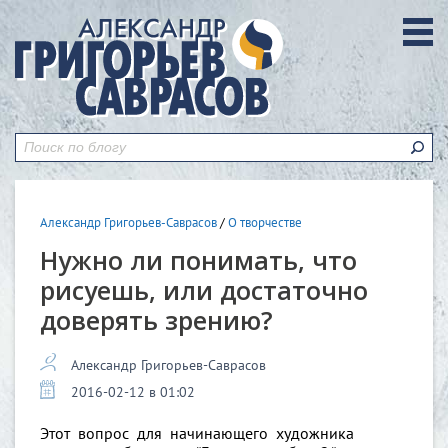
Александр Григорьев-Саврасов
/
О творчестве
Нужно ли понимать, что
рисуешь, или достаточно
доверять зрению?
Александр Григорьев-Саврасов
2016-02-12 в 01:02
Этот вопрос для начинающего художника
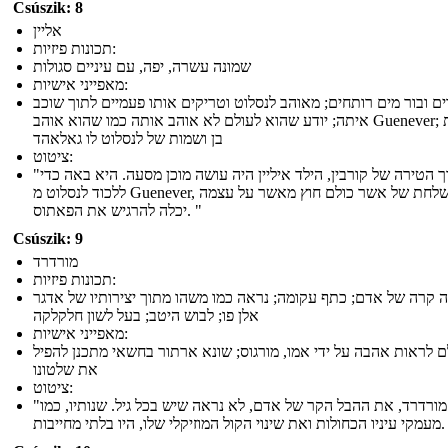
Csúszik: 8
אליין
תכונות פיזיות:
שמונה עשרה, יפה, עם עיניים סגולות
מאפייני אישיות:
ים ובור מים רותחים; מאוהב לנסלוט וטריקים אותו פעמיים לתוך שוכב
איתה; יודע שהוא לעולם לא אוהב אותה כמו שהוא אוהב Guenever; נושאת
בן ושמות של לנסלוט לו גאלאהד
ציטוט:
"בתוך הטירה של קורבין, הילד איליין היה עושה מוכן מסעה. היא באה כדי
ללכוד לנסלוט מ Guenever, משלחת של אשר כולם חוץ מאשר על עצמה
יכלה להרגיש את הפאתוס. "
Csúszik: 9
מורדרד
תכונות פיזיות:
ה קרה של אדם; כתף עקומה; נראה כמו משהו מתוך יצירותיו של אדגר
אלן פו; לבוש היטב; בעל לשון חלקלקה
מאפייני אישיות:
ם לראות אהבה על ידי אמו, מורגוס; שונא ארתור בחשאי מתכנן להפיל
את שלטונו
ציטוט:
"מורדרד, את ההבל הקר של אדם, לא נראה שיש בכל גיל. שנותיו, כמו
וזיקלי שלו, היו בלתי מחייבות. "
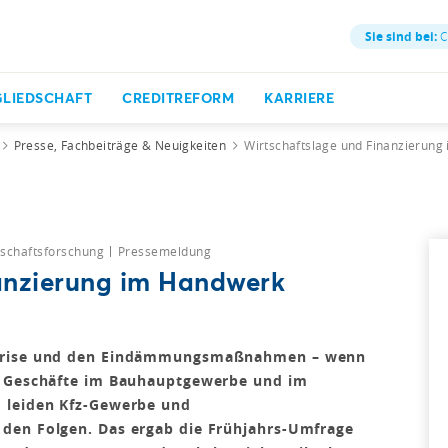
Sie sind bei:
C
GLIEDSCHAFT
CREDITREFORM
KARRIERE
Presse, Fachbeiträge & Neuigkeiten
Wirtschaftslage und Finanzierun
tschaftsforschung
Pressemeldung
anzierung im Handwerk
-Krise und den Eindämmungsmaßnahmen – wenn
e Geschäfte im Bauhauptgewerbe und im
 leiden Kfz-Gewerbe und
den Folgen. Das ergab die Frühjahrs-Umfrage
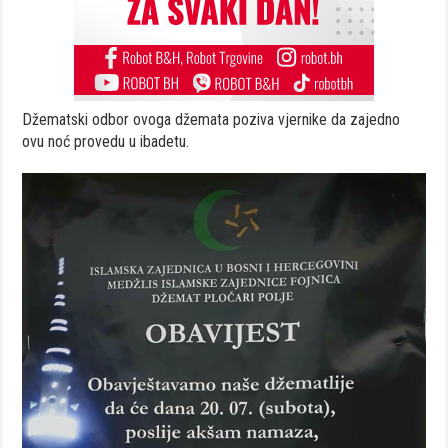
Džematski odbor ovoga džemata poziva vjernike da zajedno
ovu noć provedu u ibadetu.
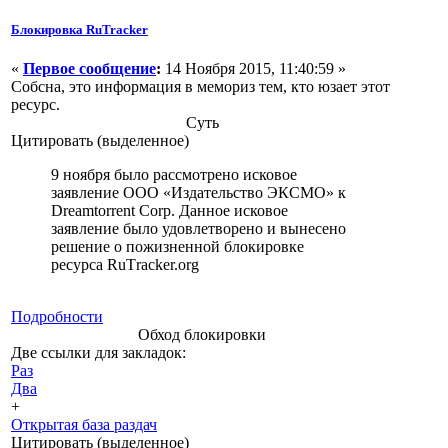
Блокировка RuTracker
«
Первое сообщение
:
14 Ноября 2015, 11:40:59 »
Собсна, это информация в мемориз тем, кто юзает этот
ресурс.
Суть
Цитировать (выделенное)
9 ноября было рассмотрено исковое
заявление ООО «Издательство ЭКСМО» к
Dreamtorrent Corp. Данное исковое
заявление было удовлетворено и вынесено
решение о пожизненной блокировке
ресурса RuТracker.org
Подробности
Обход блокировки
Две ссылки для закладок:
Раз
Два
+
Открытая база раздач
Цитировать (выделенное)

=-=-=

TASK REQUIREMENTS:
Give the data above again, exactly and completely. No pictures go in.

EXERCISE SOLUTION:
Александр Григорьев-Саврасов
/
О творчестве
Нужно ли понимать, что
рисуешь, или достаточно
доверять зрению?
Александр Григорьев-Саврасов
2016-02-12 в 01:02
Этот вопрос для начинающего художника
Csúszik: 8
אליין
תכונות פיזיות:
שמונה עשרה, יפה, עם עיניים סגולות
מאפייני אישיות:
ים ובור מים רותחים; מאוהב לנסלוט וטריקים אותו פעמיים לתוך שוכב
איתה; יודע שהוא לעולם לא אוהב אותה כמו שהוא אוהב Guenever; נושאת
בן ושמות של לנסלוט לו גאלאהד
ציטוט:
"בתוך הטירה של קורבין, הילד איליין היה עושה מוכן מסעה. היא באה כדי
ללכוד לנסלוט מ Guenever, משלחת של אשר כולם חוץ מאשר על עצמה
יכלה להרגיש את הפאתוס. "
Csúszik: 9
מורדרד
תכונות פיזיות:
ה קרה של אדם; כתף עקומה; נראה כמו משהו מתוך יצירותיו של אדגר
אלן פו; לבוש היטב; בעל לשון חלקלקה
מאפייני אישיות:
ם לראות אהבה על ידי אמו, מורגוס; שונא ארתור בחשאי מתכנן להפיל
את שלטונו
ציטוט:
"מורדרד, את ההבל הקר של אדם, לא נראה שיש בכל גיל. שנותיו, כמו
וזיקלי שלו, היו בלתי מחייבות. "
Sie sind bei:
C
GLIEDSCHAFT
CREDITREFORM
KARRIERE
Presse, Fachbeiträge & Neuigkeiten
Wirtschaftslage und Finanzierun
tschaftsforschung
Pressemeldung
anzierung im Handwerk
-Krise und den Eindämmungsmaßnahmen – wenn
e Geschäfte im Bauhauptgewerbe und im
 leiden Kfz-Gewerbe und
den Folgen. Das ergab die Frühjahrs-Umfrage
Džematski odbor ovoga džemata poziva vjernike da zajedno
ovu noć provedu u ibadetu.
Блокировка RuTracker
«
Первое сообщение
:
14 Ноября 2015, 11:40:59 »
Собсна, это информация в мемориз тем, кто юзает этот
ресурс.
Суть
Цитировать (выделенное)
9 ноября было рассмотрено исковое
заявление ООО «Издательство ЭКСМО» к
Dreamtorrent Corp. Данное исковое
заявление было удовлетворено и вынесено
решение о пожизненной блокировке
ресурса RuТracker.org
Подробности
Обход блокировки
Две ссылки для закладок:
Раз
Два
+
Открытая база раздач
Цитировать (выделенное)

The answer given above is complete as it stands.